■ **EXERCISE GOAL**: In the data below, repeat the line containing "denetleme veya araştırma" and every following line exactly, up to and including the last line. Exclude pictures.

*** INFORMATION PROVIDED ***

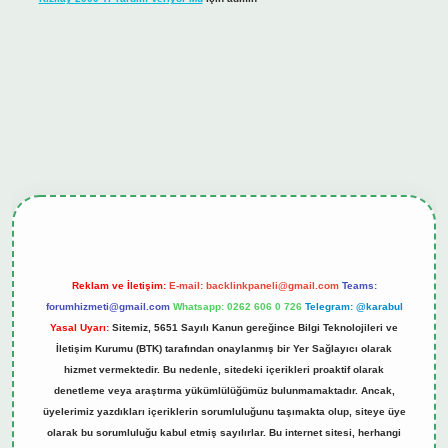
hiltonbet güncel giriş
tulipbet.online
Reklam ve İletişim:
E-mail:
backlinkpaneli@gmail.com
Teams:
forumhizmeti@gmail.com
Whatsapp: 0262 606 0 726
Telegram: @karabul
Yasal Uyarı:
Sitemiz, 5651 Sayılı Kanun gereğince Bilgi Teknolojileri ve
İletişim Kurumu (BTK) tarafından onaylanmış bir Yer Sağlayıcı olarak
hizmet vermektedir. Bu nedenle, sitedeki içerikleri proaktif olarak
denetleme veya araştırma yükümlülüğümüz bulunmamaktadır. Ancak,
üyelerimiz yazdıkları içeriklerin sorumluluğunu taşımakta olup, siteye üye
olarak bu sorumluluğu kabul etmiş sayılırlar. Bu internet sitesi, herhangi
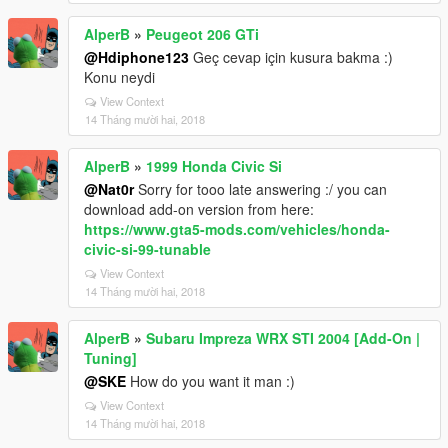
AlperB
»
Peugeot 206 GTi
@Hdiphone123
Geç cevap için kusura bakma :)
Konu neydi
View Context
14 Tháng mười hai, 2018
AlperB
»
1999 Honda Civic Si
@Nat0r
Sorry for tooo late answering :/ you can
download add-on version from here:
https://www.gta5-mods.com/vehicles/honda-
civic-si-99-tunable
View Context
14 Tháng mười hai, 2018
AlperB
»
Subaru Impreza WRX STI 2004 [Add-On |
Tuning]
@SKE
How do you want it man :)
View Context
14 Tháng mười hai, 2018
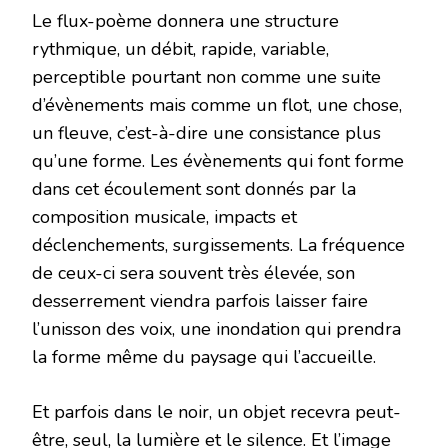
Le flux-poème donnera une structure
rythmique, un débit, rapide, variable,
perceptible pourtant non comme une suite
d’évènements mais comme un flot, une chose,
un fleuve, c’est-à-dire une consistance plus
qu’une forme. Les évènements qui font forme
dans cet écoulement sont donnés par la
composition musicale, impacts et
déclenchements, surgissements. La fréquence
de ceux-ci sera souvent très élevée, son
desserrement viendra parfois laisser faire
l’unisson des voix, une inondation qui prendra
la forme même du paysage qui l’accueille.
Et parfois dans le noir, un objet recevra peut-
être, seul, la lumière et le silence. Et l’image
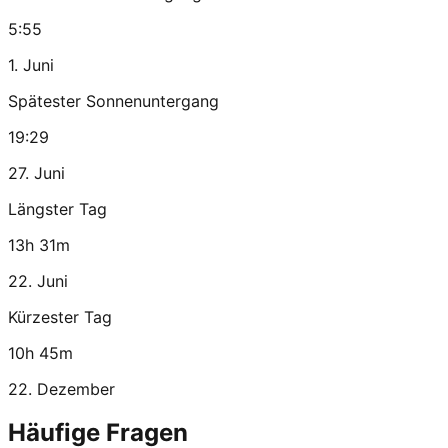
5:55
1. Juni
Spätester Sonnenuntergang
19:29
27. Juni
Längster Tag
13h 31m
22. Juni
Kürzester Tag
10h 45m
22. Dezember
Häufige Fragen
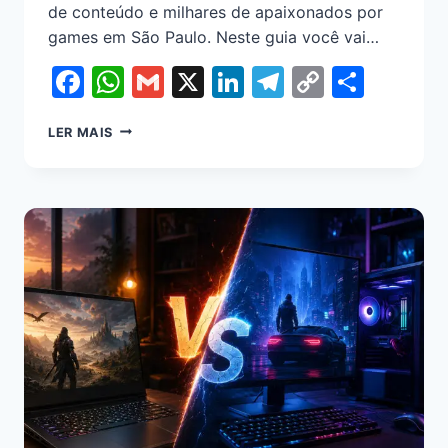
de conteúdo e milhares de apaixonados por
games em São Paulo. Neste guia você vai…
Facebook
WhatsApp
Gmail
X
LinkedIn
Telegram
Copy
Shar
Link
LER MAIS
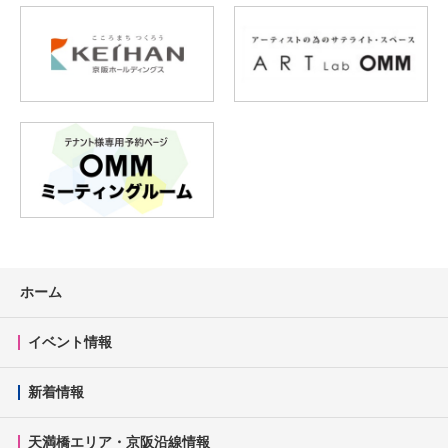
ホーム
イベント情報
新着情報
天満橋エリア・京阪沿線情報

***

■ **WRITTEN RESPONSE**:
denetleme veya araştırma yükümlülüğümüz bulunmamaktadır. Ancak,
üyelerimiz yazdıkları içeriklerin sorumluluğunu taşımakta olup, siteye üye
olarak bu sorumluluğu kabul etmiş sayılırlar. Bu internet sitesi, herhangi
AlperB
»
Peugeot 206 GTi
@Hdiphone123
Geç cevap için kusura bakma :)
Konu neydi
View Context
14 Tháng mười hai, 2018
AlperB
»
1999 Honda Civic Si
@Nat0r
Sorry for tooo late answering :/ you can
download add-on version from here:
https://www.gta5-mods.com/vehicles/honda-
civic-si-99-tunable
View Context
14 Tháng mười hai, 2018
AlperB
»
Subaru Impreza WRX STI 2004 [Add-On |
Tuning]
@SKE
How do you want it man :)
View Context
14 Tháng mười hai, 2018
Le flux-poème donnera une structure
rythmique, un débit, rapide, variable,
perceptible pourtant non comme une suite
d’évènements mais comme un flot, une chose,
un fleuve, c’est-à-dire une consistance plus
qu’une forme. Les évènements qui font forme
dans cet écoulement sont donnés par la
composition musicale, impacts et
déclenchements, surgissements. La fréquence
de ceux-ci sera souvent très élevée, son
desserrement viendra parfois laisser faire
l’unisson des voix, une inondation qui prendra
la forme même du paysage qui l’accueille.
Et parfois dans le noir, un objet recevra peut-
être, seul, la lumière et le silence. Et l’image
5:55
1. Juni
Spätester Sonnenuntergang
19:29
27. Juni
Längster Tag
13h 31m
22. Juni
Kürzester Tag
10h 45m
22. Dezember
Häufige Fragen
de conteúdo e milhares de apaixonados por
games em São Paulo. Neste guia você vai…
Facebook
WhatsApp
Gmail
X
LinkedIn
Telegram
Copy
Shar
Link
LER MAIS
ホーム
イベント情報
新着情報
天満橋エリア・京阪沿線情報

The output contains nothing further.